Print the data once more, exactly as given. Drop the pictures.

=== Begin Enclosure ===

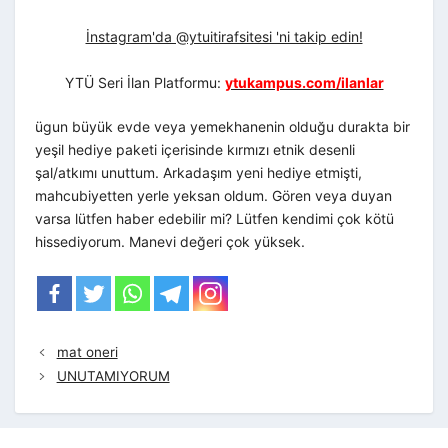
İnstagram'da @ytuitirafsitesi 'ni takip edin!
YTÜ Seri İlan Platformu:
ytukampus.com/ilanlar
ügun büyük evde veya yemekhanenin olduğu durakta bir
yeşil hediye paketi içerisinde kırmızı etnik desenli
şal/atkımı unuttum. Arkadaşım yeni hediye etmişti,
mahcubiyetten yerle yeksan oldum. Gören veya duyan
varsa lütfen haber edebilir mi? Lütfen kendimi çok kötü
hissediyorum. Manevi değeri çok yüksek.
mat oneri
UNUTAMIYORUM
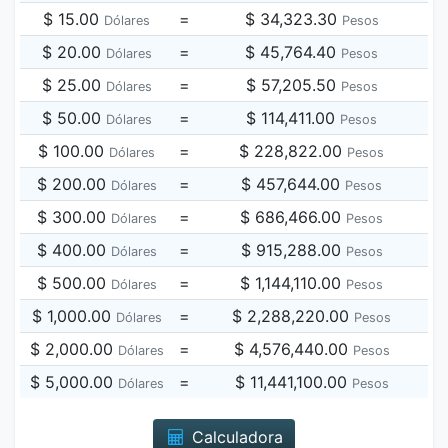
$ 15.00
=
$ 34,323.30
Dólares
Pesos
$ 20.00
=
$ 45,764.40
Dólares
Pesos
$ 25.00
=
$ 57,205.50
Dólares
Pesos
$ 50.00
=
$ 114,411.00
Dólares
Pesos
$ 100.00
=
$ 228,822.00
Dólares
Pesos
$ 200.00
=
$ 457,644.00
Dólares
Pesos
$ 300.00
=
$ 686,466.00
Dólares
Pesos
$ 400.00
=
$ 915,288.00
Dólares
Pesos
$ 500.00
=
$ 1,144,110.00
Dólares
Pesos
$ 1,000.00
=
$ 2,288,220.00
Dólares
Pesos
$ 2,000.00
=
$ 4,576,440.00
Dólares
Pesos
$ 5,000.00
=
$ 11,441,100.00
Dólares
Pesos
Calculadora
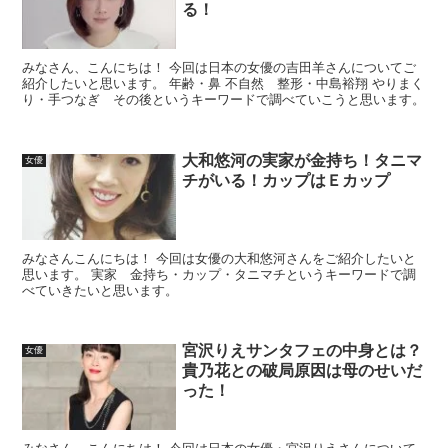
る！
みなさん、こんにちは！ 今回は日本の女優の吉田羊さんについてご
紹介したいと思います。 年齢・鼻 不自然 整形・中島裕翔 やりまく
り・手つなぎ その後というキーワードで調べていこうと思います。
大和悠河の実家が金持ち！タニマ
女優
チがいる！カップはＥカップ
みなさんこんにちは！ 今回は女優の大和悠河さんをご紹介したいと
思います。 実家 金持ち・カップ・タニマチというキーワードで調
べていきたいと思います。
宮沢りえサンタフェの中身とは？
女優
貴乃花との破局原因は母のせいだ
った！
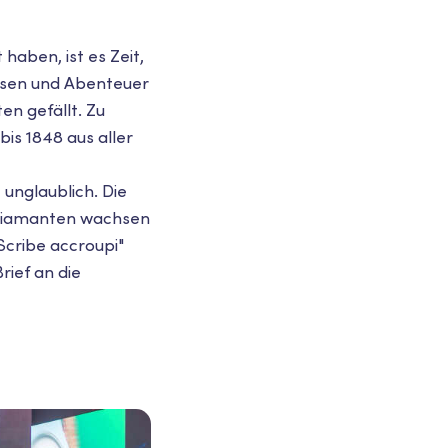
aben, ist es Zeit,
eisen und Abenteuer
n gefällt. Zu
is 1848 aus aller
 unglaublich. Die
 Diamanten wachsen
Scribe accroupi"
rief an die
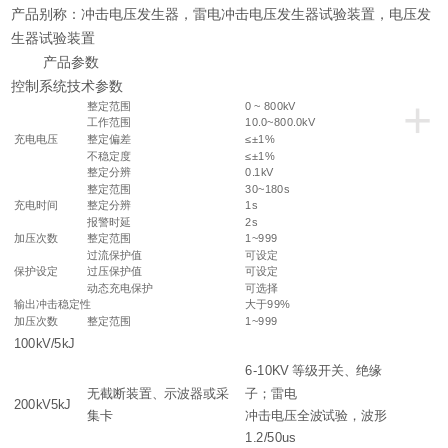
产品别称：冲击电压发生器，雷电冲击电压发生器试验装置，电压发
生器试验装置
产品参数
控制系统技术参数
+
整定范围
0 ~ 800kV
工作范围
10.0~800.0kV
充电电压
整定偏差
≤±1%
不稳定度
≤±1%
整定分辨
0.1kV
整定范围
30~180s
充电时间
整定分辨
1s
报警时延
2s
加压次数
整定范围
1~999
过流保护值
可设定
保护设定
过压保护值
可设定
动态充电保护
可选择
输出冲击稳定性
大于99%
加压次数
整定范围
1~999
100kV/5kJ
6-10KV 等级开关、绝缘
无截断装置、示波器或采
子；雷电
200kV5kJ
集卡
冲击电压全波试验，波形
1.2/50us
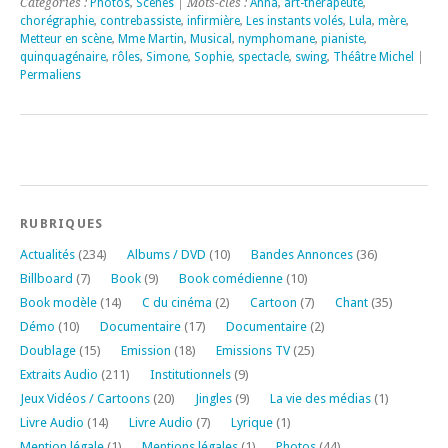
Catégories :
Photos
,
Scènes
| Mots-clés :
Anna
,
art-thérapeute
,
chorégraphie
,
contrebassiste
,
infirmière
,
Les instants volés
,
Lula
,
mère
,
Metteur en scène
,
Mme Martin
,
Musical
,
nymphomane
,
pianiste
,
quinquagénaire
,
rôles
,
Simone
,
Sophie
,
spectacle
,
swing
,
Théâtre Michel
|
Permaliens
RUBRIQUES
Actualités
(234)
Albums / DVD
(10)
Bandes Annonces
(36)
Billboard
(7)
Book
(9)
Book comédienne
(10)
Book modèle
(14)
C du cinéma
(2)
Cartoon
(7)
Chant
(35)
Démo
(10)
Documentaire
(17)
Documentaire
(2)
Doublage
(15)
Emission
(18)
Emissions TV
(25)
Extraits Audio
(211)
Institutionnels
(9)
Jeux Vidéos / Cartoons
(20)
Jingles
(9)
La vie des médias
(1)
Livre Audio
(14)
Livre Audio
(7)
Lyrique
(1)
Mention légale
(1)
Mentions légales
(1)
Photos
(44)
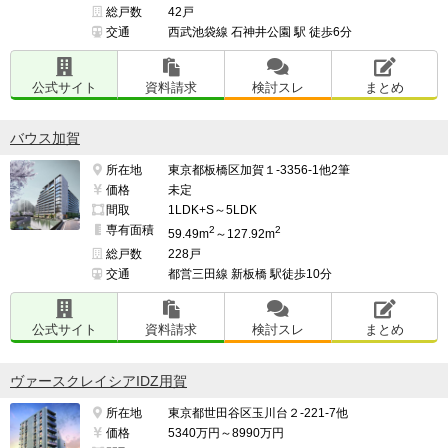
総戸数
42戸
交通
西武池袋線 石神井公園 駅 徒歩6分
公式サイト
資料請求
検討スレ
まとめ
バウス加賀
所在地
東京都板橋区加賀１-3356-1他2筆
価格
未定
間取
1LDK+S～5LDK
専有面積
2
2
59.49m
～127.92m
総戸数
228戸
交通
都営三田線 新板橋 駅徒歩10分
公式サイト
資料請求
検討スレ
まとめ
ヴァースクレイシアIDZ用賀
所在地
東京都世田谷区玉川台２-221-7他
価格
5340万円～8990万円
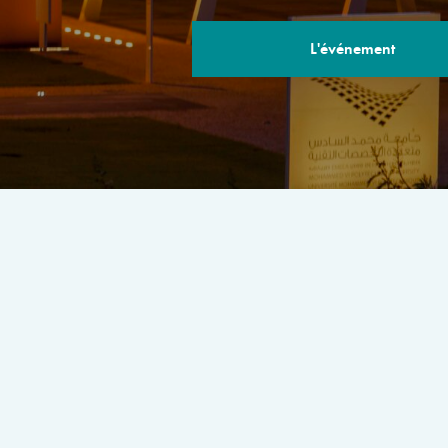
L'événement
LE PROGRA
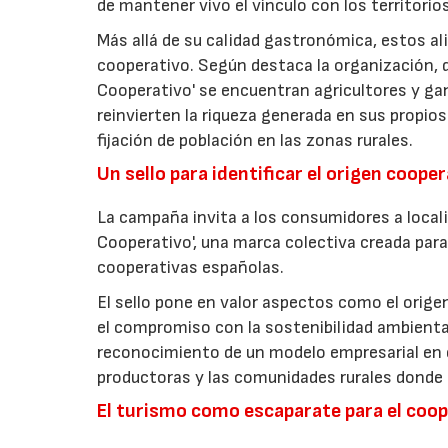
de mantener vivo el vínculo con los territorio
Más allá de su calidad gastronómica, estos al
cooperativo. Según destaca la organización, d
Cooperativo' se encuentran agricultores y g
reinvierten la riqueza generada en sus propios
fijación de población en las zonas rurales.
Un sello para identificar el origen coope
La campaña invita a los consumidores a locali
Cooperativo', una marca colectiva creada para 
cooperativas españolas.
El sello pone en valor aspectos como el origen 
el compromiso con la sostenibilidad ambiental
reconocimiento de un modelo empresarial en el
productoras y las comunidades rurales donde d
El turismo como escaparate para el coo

=== End Enclosure ===

■ **Reply to the exercise**:
İnstagram'da @ytuitirafsitesi 'ni takip edin!
YTÜ Seri İlan Platformu:
ytukampus.com/ilanlar
ügun büyük evde veya yemekhanenin olduğu durakta bir
yeşil hediye paketi içerisinde kırmızı etnik desenli
şal/atkımı unuttum. Arkadaşım yeni hediye etmişti,
mahcubiyetten yerle yeksan oldum. Gören veya duyan
varsa lütfen haber edebilir mi? Lütfen kendimi çok kötü
hissediyorum. Manevi değeri çok yüksek.
mat oneri
UNUTAMIYORUM
$ 15.00
=
$ 34,323.30
Dólares
Pesos
$ 20.00
=
$ 45,764.40
Dólares
Pesos
$ 25.00
=
$ 57,205.50
Dólares
Pesos
$ 50.00
=
$ 114,411.00
Dólares
Pesos
$ 100.00
=
$ 228,822.00
Dólares
Pesos
$ 200.00
=
$ 457,644.00
Dólares
Pesos
$ 300.00
=
$ 686,466.00
Dólares
Pesos
$ 400.00
=
$ 915,288.00
Dólares
Pesos
$ 500.00
=
$ 1,144,110.00
Dólares
Pesos
$ 1,000.00
=
$ 2,288,220.00
Dólares
Pesos
$ 2,000.00
=
$ 4,576,440.00
Dólares
Pesos
$ 5,000.00
=
$ 11,441,100.00
Dólares
Pesos
Calculadora
る！
みなさん、こんにちは！ 今回は日本の女優の吉田羊さんについてご
紹介したいと思います。 年齢・鼻 不自然 整形・中島裕翔 やりまく
り・手つなぎ その後というキーワードで調べていこうと思います。
大和悠河の実家が金持ち！タニマ
女優
チがいる！カップはＥカップ
みなさんこんにちは！ 今回は女優の大和悠河さんをご紹介したいと
思います。 実家 金持ち・カップ・タニマチというキーワードで調
べていきたいと思います。
宮沢りえサンタフェの中身とは？
女優
貴乃花との破局原因は母のせいだ
った！
aben, ist es Zeit,
eisen und Abenteuer
n gefällt. Zu
is 1848 aus aller
 unglaublich. Die
 Diamanten wachsen
Scribe accroupi"
rief an die
产品别称：冲击电压发生器，雷电冲击电压发生器试验装置，电压发
生器试验装置
产品参数
控制系统技术参数
+
整定范围
0 ~ 800kV
工作范围
10.0~800.0kV
充电电压
整定偏差
≤±1%
不稳定度
≤±1%
整定分辨
0.1kV
整定范围
30~180s
充电时间
整定分辨
1s
报警时延
2s
加压次数
整定范围
1~999
过流保护值
可设定
保护设定
过压保护值
可设定
动态充电保护
可选择
输出冲击稳定性
大于99%
加压次数
整定范围
1~999
100kV/5kJ
6-10KV 等级开关、绝缘
无截断装置、示波器或采
子；雷电
200kV5kJ
集卡
冲击电压全波试验，波形
1.2/50us
Catégories :
Photos
,
Scènes
| Mots-clés :
Anna
,
art-thérapeute
,
chorégraphie
,
contrebassiste
,
infirmière
,
Les instants volés
,
Lula
,
mère
,
Metteur en scène
,
Mme Martin
,
Musical
,
nymphomane
,
pianiste
,
quinquagénaire
,
rôles
,
Simone
,
Sophie
,
spectacle
,
swing
,
Théâtre Michel
|
Permaliens
RUBRIQUES
Actualités
(234)
Albums / DVD
(10)
Bandes Annonces
(36)
Billboard
(7)
Book
(9)
Book comédienne
(10)
Book modèle
(14)
C du cinéma
(2)
Cartoon
(7)
Chant
(35)
Démo
(10)
Documentaire
(17)
Documentaire
(2)
Doublage
(15)
Emission
(18)
Emissions TV
(25)
Extraits Audio
(211)
Institutionnels
(9)
Jeux Vidéos / Cartoons
(20)
Jingles
(9)
La vie des médias
(1)
Livre Audio
(14)
Livre Audio
(7)
Lyrique
(1)
Mention légale
(1)
Mentions légales
(1)
Photos
(44)
総戸数
42戸
交通
西武池袋線 石神井公園 駅 徒歩6分
公式サイト
資料請求
検討スレ
まとめ
バウス加賀
所在地
東京都板橋区加賀１-3356-1他2筆
価格
未定
間取
1LDK+S～5LDK
専有面積
2
2
59.49m
～127.92m
総戸数
228戸
交通
都営三田線 新板橋 駅徒歩10分
公式サイト
資料請求
検討スレ
まとめ
ヴァースクレイシアIDZ用賀
所在地
東京都世田谷区玉川台２-221-7他
価格
5340万円～8990万円
L'événement
LE PROGRA
de mantener vivo el vínculo con los territorio
Más allá de su calidad gastronómica, estos al
cooperativo. Según destaca la organización, d
Cooperativo' se encuentran agricultores y g
reinvierten la riqueza generada en sus propios
fijación de población en las zonas rurales.
Un sello para identificar el origen coope
La campaña invita a los consumidores a locali
Cooperativo', una marca colectiva creada para 
cooperativas españolas.
El sello pone en valor aspectos como el origen 
el compromiso con la sostenibilidad ambiental
reconocimiento de un modelo empresarial en el
productoras y las comunidades rurales donde d
El turismo como escaparate para el coo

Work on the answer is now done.